The money backs the awards

The market data lines up with the trophies. Enterprise spending on AR and VR is on track to climb roughly 20 percent this year to about 12 billion dollars worldwide. Industry trackers put active enterprise XR deployments north of 4 million as of late last year, and three buckets, industrial maintenance, remote assistance, and surgical navigation, account for more than 60 percent of those use cases. Those are the same lanes the Auggie winners are racing in. The deal flow tells the same story, with last year's headline transactions running into the billions as established industrial software firms bought their way into spatial workflows.

Google keynote at AWE USA 2026 presenting the Android XR ecosystem in Long Beach
Image: Augmented World Expo / Google Keynote (YouTube)

This is the gap enterprise buyers have to manage. The consumer glasses race is real and it matters for the long-term platform, but it runs on a different clock and a different risk profile. A fabrication shop, a hospital, or an emergency response agency cannot wait for the perfect pair of all-day AR glasses.

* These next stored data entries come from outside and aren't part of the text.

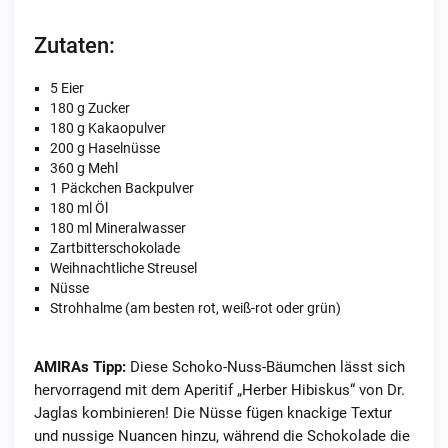
Zutaten:
5 Eier
180 g Zucker
180 g Kakaopulver
200 g Haselnüsse
360 g Mehl
1 Päckchen Backpulver
180 ml Öl
180 ml Mineralwasser
Zartbitterschokolade
Weihnachtliche Streusel
Nüsse
Strohhalme (am besten rot, weiß-rot oder grün)
AMIRAs Tipp:
Diese Schoko-Nuss-Bäumchen lässt sich
hervorragend mit dem Aperitif „Herber Hibiskus“ von Dr.
Jaglas kombinieren! Die Nüsse fügen knackige Textur
und nussige Nuancen hinzu, während die Schokolade die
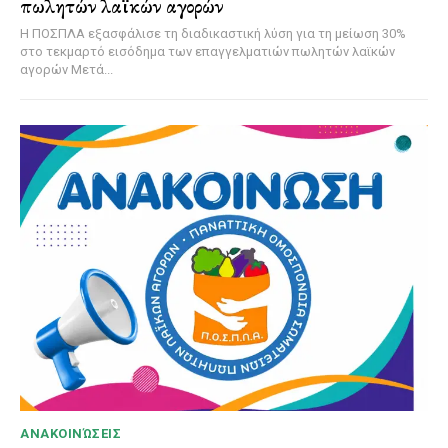
πωλητών λαϊκών αγορών
Η ΠΟΣΠΛΑ εξασφάλισε τη διαδικαστική λύση για τη μείωση 30%
στο τεκμαρτό εισόδημα των επαγγελματιών πωλητών λαϊκών
αγορών Μετά...
ΑΝΑΚΟΙΝΏΣΕΙΣ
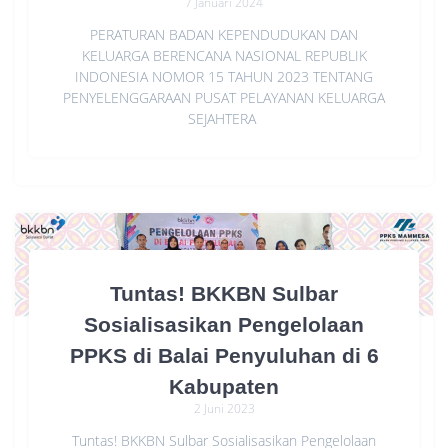
7 Januari 2024
PERATURAN BADAN KEPENDUDUKAN DAN
KELUARGA BERENCANA NASIONAL REPUBLIK
INDONESIA NOMOR 15 TAHUN 2023 TENTANG
PENYELENGGARAAN PUSAT PELAYANAN KELUARGA
SEJAHTERA
Tuntas! BKKBN Sulbar
Sosialisasikan Pengelolaan
PPKS di Balai Penyuluhan di 6
Kabupaten
2 Juni 2023
Tuntas! BKKBN Sulbar Sosialisasikan Pengelolaan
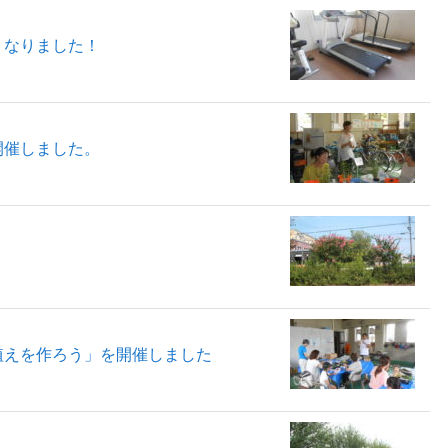
くなりました！
開催しました。
植えを作ろう」を開催しました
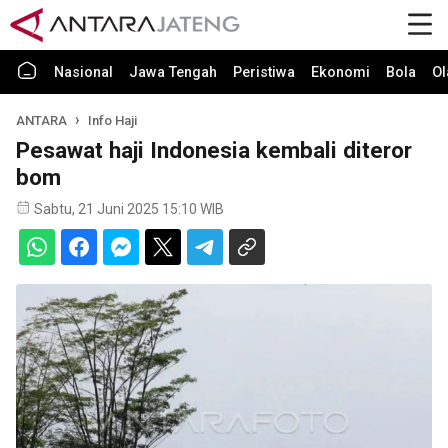
Nasional
Jawa Tengah
Peristiwa
Ekonomi
Bola
Ol
ANTARA
Info Haji
Pesawat haji Indonesia kembali diteror
bom
Sabtu, 21 Juni 2025 15:10 WIB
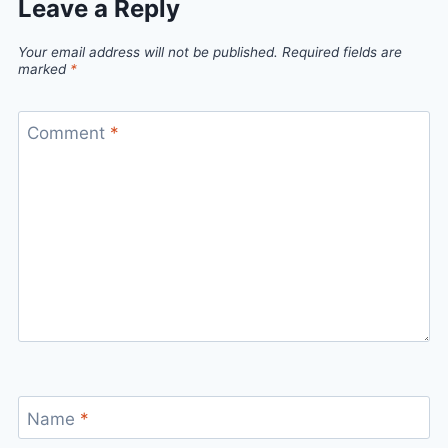
Leave a Reply
Your email address will not be published.
Required fields are
marked
*
Comment
*
Name
*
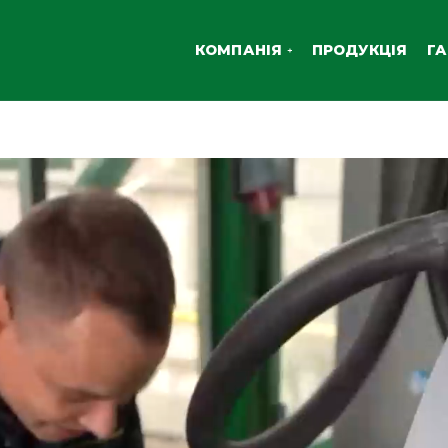
КОМПАНІЯ
ПРОДУКЦІЯ
ГА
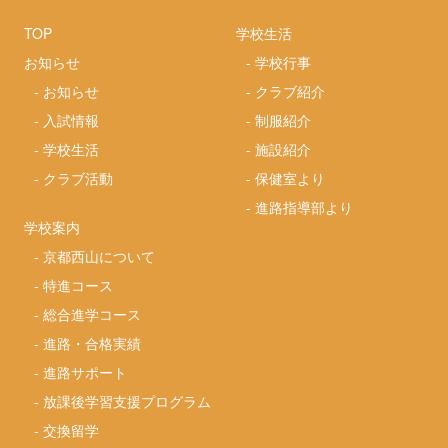
TOP
学校生活
お知らせ
-
学校行事
-
お知らせ
-
クラブ紹介
-
入試情報
-
制服紹介
-
学校生活
-
施設紹介
-
クラブ活動
-
保健室より
-
進路指導部より
学校案内
-
京都西山について
-
特進コース
-
総合進学コース
-
進路・合格実績
-
進路サポート
-
放課後学習支援プログラム
-
交換留学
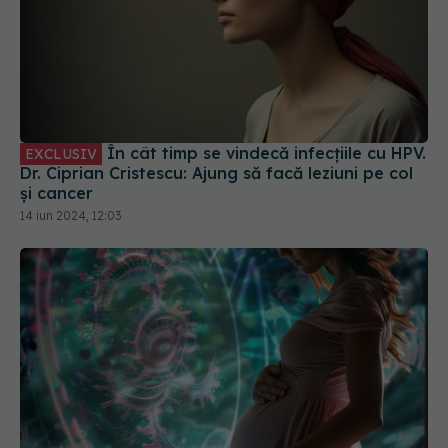
În cât timp se vindecă infecțiile cu HPV.
EXCLUSIV
Dr. Ciprian Cristescu: Ajung să facă leziuni pe col
și cancer
14 iun 2024, 12:03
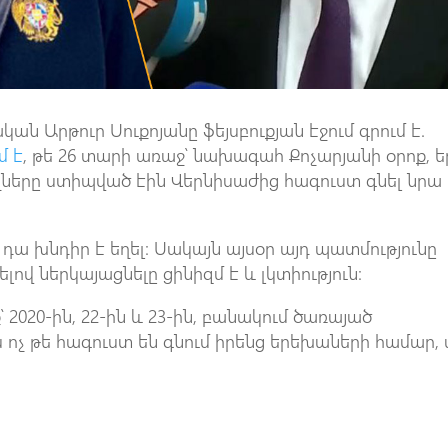
ն Արթուր Սուքոյանը ֆեյսբուքյան էջում գրում է.
մ է
, թե 26 տարի առաջ՝ նախագահ Քոչարյանի օրոք, ե
ողները ստիպված էին Վերնիսաժից հագուստ գնել նրա
՝ դա խնդիր է եղել։ Սակայն այսօր այդ պատմությունը
լով ներկայացնելը ցինիզմ է և լկտիություն։
 2020-ին, 22-ին և 23-ին, բանակում ծառայած
ոչ թե հագուստ են գնում իրենց երեխաների համար, 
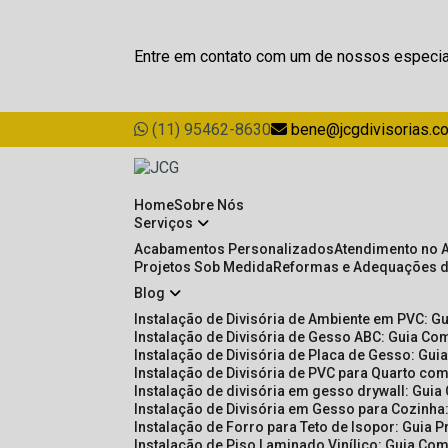
Entre em contato com um de nossos especia
(11) 95462-8630
bene@jcgdivisorias.c
Home
Sobre Nós
Serviços
Acabamentos Personalizados
Atendimento no 
Projetos Sob Medida
Reformas e Adequações 
Blog
Instalação de Divisória de Ambiente em PVC: G
Instalação de Divisória de Gesso ABC: Guia Com
Instalação de Divisória de Placa de Gesso: Gu
Instalação de Divisória de PVC para Quarto com
Instalação de divisória em gesso drywall: Guia
Instalação de Divisória em Gesso para Cozinha:
Instalação de Forro para Teto de Isopor: Guia 
Instalação de Piso Laminado Vinílico: Guia Com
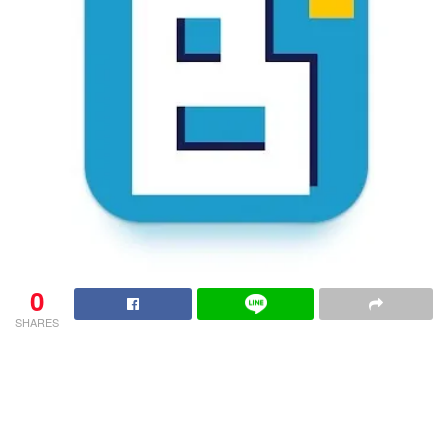
0
SHARES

They have a problem now, a budget now, and a vendor like FabStation or Cintoo that will show up with a deployment and a reference customer this quarter.

AWE's own enterprise track reflected that maturity, with more than 300 enterprises and government organizations on hand, names like Boeing, Toyota, Walmart, General Motors, and NASA among them. These are not pilots looking for inspiration. They are operators scaling deployments and comparing line items.

What to take from it

If you run an XR strategy inside a company, the Auggie list is a better shopping guide than the keynote highlight reel. The winning products share three traits worth copying in your own evaluation. They attach to a single high-value workflow rather than promising to transform everything. They report a hard metric, accuracy, error rate, time saved, that a finance team can check. And they run on hardware that already exists, whether that is a tablet, a headset, or a guidance device built for the operating room, instead of waiting on a device that ships someday.

Snap and Google will keep winning the week. The companies quietly collecting enterprise Auggies are winning the invoices. For anyone deciding where to put real money in the next budget cycle, that is the more useful place to look.